Collected data:
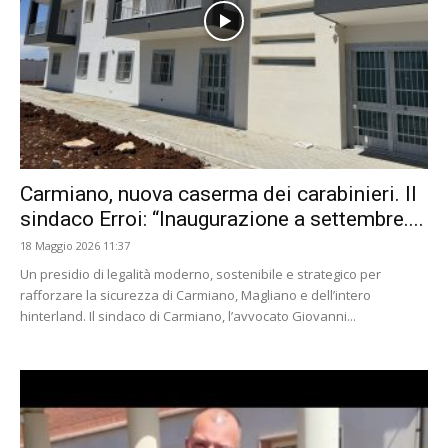
Carmiano, nuova caserma dei carabinieri. Il
sindaco Erroi: “Inaugurazione a settembre....
18 Maggio 2026 11:37
Un presidio di legalità moderno, sostenibile e strategico per
rafforzare la sicurezza di Carmiano, Magliano e dell’intero
hinterland. Il sindaco di Carmiano, l’avvocato Giovanni...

# EXERCISE
Set down all entries above again, exactly, without images.

# TASK ANSWER
Carmiano, nuova caserma dei carabinieri. Il
sindaco Erroi: “Inaugurazione a settembre....
18 Maggio 2026 11:37
Un presidio di legalità moderno, sostenibile e strategico per
rafforzare la sicurezza di Carmiano, Magliano e dell’intero
hinterland. Il sindaco di Carmiano, l’avvocato Giovanni...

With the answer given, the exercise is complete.